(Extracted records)
----------------
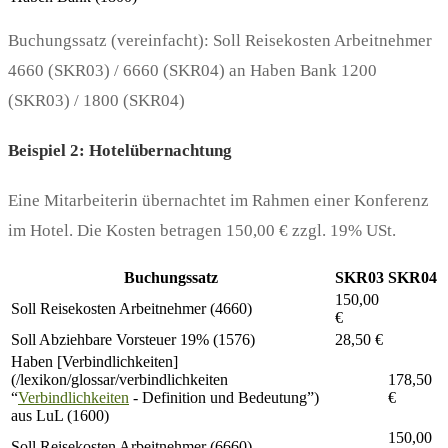
Buchungssatz (vereinfacht): Soll Reisekosten Arbeitnehmer
4660 (SKR03) / 6660 (SKR04) an Haben Bank 1200
(SKR03) / 1800 (SKR04)
Beispiel 2: Hotelübernachtung
Eine Mitarbeiterin übernachtet im Rahmen einer Konferenz
im Hotel. Die Kosten betragen 150,00 € zzgl. 19% USt.
Buchungssatz
SKR03
SKR04
150,00
Soll Reisekosten Arbeitnehmer (4660)
€
Soll Abziehbare Vorsteuer 19% (1576)
28,50 €
Haben [Verbindlichkeiten]
(/lexikon/glossar/verbindlichkeiten
178,50
“
Verbindlichkeiten
- Definition und Bedeutung”)
€
aus LuL (1600)
150,00
Soll Reisekosten Arbeitnehmer (6660)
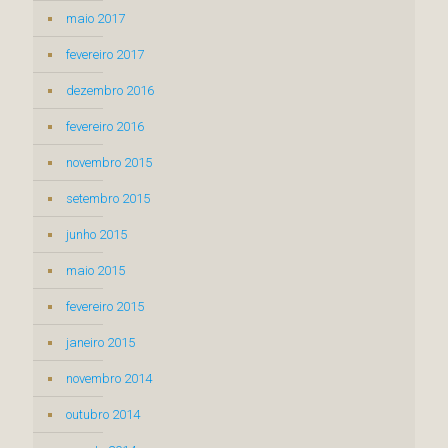
maio 2017
fevereiro 2017
dezembro 2016
fevereiro 2016
novembro 2015
setembro 2015
junho 2015
maio 2015
fevereiro 2015
janeiro 2015
novembro 2014
outubro 2014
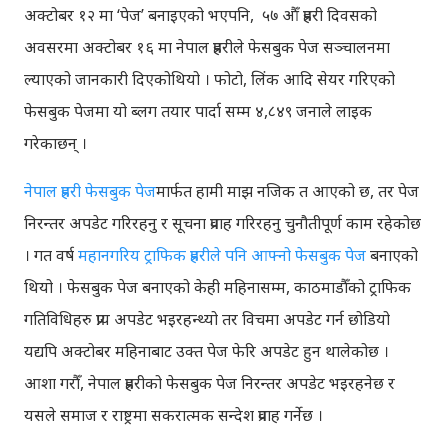
अक्टोबर १२ मा ‘पेज’ बनाइएको भएपनि, ५७ औँ प्रहरी दिवसको
अवसरमा अक्टोबर १६ मा नेपाल प्रहरीले फेसबुक पेज सञ्चालनमा
ल्याएको जानकारी दिएकोथियो । फोटो, लिंक आदि सेयर गरिएको
फेसबुक पेजमा यो ब्लग तयार पार्दा सम्म ४,८४९ जनाले लाइक
गरेकाछन् ।
नेपाल प्रहरी फेसबुक पेज
मार्फत हामी माझ नजिक त आएको छ, तर पेज
निरन्तर अपडेट गरिरहनु र सूचना प्रवाह गरिरहनु चुनौतीपूर्ण काम रहेकोछ
। गत वर्ष
महानगरिय ट्राफिक प्रहरीले पनि आफ्नो फेसबुक पेज
बनाएको
थियो । फेसबुक पेज बनाएको केही महिनासम्म, काठमाडौँको ट्राफिक
गतिविधिहरु प्राय अपडेट भइरहन्थ्यो तर विचमा अपडेट गर्न छोडियो
यद्यपि अक्टोबर महिनाबाट उक्त पेज फेरि अपडेट हुन थालेकोछ ।
आशा गरौँ, नेपाल प्रहरीको फेसबुक पेज निरन्तर अपडेट भइरहनेछ र
यसले समाज र राष्ट्रमा सकरात्मक सन्देश प्रवाह गर्नेछ ।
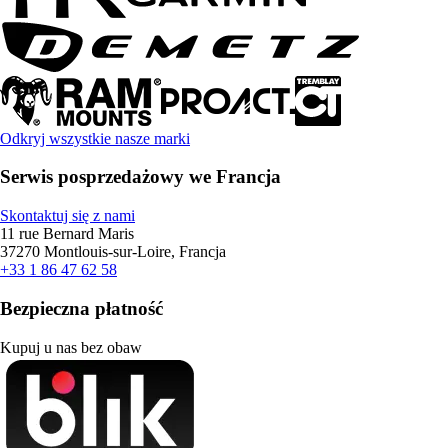
Odkryj wszystkie nasze marki
Serwis posprzedażowy we Francja
Skontaktuj się z nami
11 rue Bernard Maris
37270 Montlouis-sur-Loire, Francja
+33 1 86 47 62 58
Bezpieczna płatność
Kupuj u nas bez obaw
----------------
**Problem statement:** Transcribe the entries above exactly, from their first line through the line with "outubro 2014", and omit all pictures.

**Output for this exercise:**
Buchungssatz (vereinfacht): Soll Reisekosten Arbeitnehmer
4660 (SKR03) / 6660 (SKR04) an Haben Bank 1200
(SKR03) / 1800 (SKR04)
Beispiel 2: Hotelübernachtung
Eine Mitarbeiterin übernachtet im Rahmen einer Konferenz
im Hotel. Die Kosten betragen 150,00 € zzgl. 19% USt.
Buchungssatz
SKR03
SKR04
150,00
Soll Reisekosten Arbeitnehmer (4660)
€
Soll Abziehbare Vorsteuer 19% (1576)
28,50 €
Haben [Verbindlichkeiten]
(/lexikon/glossar/verbindlichkeiten
178,50
“
Verbindlichkeiten
- Definition und Bedeutung”)
€
aus LuL (1600)
150,00
Soll Reisekosten Arbeitnehmer (6660)
maio 2017
fevereiro 2017
dezembro 2016
fevereiro 2016
novembro 2015
setembro 2015
junho 2015
maio 2015
fevereiro 2015
janeiro 2015
novembro 2014
outubro 2014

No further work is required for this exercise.